Article 1225 of the Civil Code (8)

Chen et al. v. a county ethnic hospital, a dispute over liability for medical damages

Facts: In 2016, Chen Mouzhen was hospitalized in the acupuncture department of the county hospital for ethnic groups, and developed dangerous symptoms during the infusion process, and the hospital gave active rescue and recommended that he be transferred to a higher-level hospital. The patient suddenly stopped breathing and cardiac beating after getting into the ambulance, and died during the rescue process. The patient's close relatives, Chen, and others sued the County Nationalities Hospital and the County People's Hospital for compensation for losses. The court of first instance held that the negligence of the county ethnic hospital was mainly manifested in the lack of records of the course of illness and the irregularity of the rescue records, and determined that it should bear 20% of the liability. The county people's hospital has taken active rescue measures and is not liable for compensation in this case in accordance with the law. The county ethnic hospital was dissatisfied with the first-instance judgment and appealed. The court of second instance held that the county hospital for nationalities did not take corresponding diagnosis and treatment measures for Chen Mouzhen's early symptoms, which delayed the best time for treatment, so there was a certain fault in the diagnosis and treatment of Chen Mouzhen. Combined with the lack of "rescue records" in the medical records written by the hospital, and the detailed records in the "nursing records" were not recorded as required, there was obvious medical negligence. The first-instance comprehensive determination that the county ethnic hospital should bear 20% of the responsibility was not improper, and this court affirmed it.

5. Analysis

This case involves the obligation of medical institutions and their medical staff to fill out and properly keep medical records in accordance with regulations.

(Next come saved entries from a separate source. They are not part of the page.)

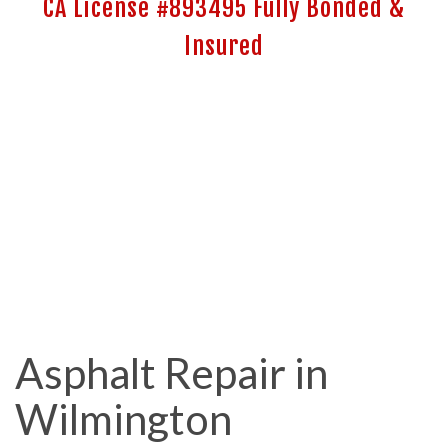
CA License #893495 Fully Bonded &
Insured
Asphalt Repair in
Wilmington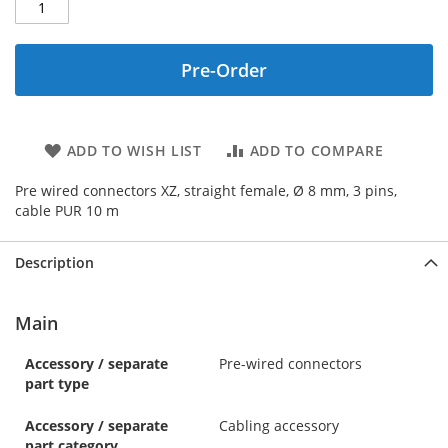
Pre-Order
ADD TO WISH LIST
ADD TO COMPARE
Pre wired connectors XZ, straight female, Ø 8 mm, 3 pins,
cable PUR 10 m
Description
Main
Accessory / separate
Pre-wired connectors
part type
Accessory / separate
Cabling accessory
part category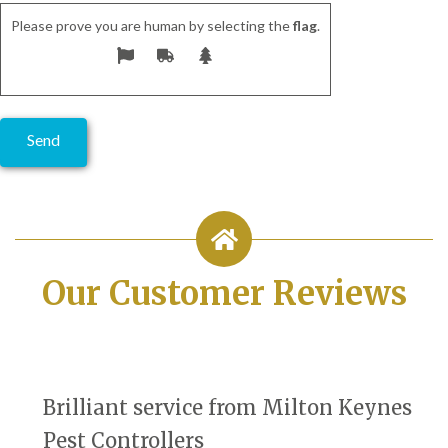
Please prove you are human by selecting the
flag
.
Our Customer Reviews
Brilliant service from Milton Keynes
Pest Controllers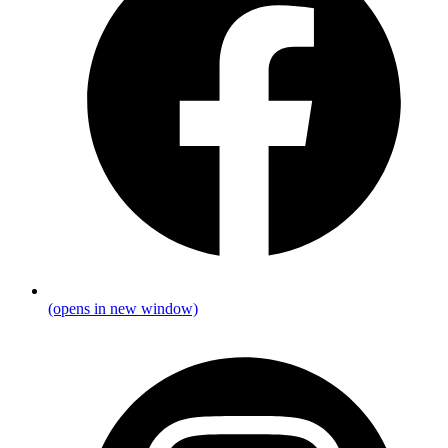
(opens in new window)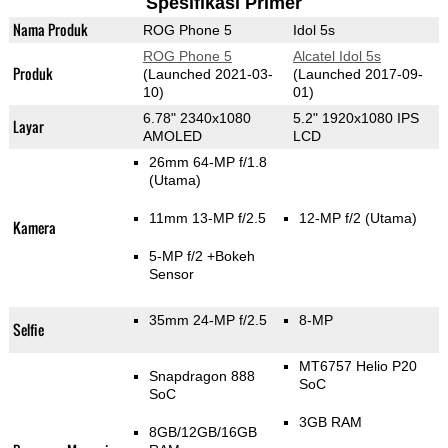
Spesifikasi Primer
Nama Produk
ROG Phone 5
Idol 5s
ROG Phone 5
Alcatel Idol 5s
Produk
(Launched 2021-03-
(Launched 2017-09-
10)
01)
6.78" 2340x1080
5.2" 1920x1080 IPS
Layar
AMOLED
LCD
26mm 64-MP f/1.8
(Utama)
11mm 13-MP f/2.5
12-MP f/2
(Utama)
Kamera
5-MP f/2
+Bokeh
Sensor
35mm 24-MP f/2.5
8-MP
Selfie
MT6757 Helio P20
Snapdragon 888
SoC
SoC
3GB RAM
8GB/12GB/16GB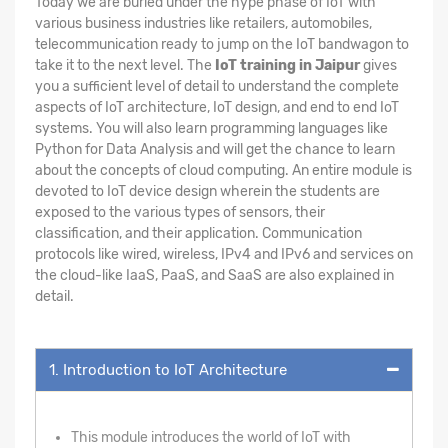
Today we are buried under the hype phase of IoT with
various business industries like retailers, automobiles,
telecommunication ready to jump on the IoT bandwagon to
take it to the next level. The
IoT training in Jaipur
gives
you a sufficient level of detail to understand the complete
aspects of IoT architecture, IoT design, and end to end IoT
systems. You will also learn programming languages like
Python for Data Analysis and will get the chance to learn
about the concepts of cloud computing. An entire module is
devoted to IoT device design wherein the students are
exposed to the various types of sensors, their
classification, and their application. Communication
protocols like wired, wireless, IPv4 and IPv6 and services on
the cloud-like IaaS, PaaS, and SaaS are also explained in
detail.
1. Introduction to IoT Architecture
This module introduces the world of IoT with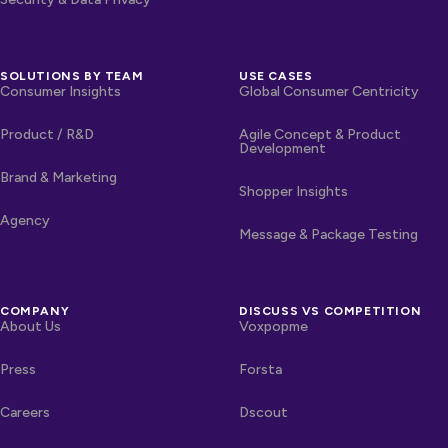
SOLUTIONS BY TEAM
USE CASES
Consumer Insights
Global Consumer Centricity
Product / R&D
Agile Concept & Product
Development
Brand & Marketing
Shopper Insights
Agency
Message & Package Testing
COMPANY
DISCUSS VS COMPETITION
About Us
Voxpopme
Press
Forsta
Careers
Dscout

Article 61 of the Tort Liability Law specifically stipulates the production, storage, access and reproduction of medical records. Article 1225 of the Civil Code, on the basis of Article 61 of the Tort Liability Law, places special emphasis on "timeliness". In other words, in the diagnosis and treatment activities, medical institutions and their medical personnel should fulfill a high duty of care, fill in the medical records in a timely manner, and need to keep them properly afterwards, and provide them to patients in a timely manner for reference and copying. This obligation is mandatory. If this obligation is violated, the medical institution and its medical staff shall be found to be at fault. Where other constituent elements are met at the same time, it shall be found that the medical establishment bears liability for compensation. In this case, the county ethnic hospital failed to fill in the rescue records and nursing records in accordance with the requirements of the specifications for writing medical records, ignoring the objectivity, authenticity and timeliness of the medical records, and violating its statutory obligations, so it should bear the corresponding liability for compensation.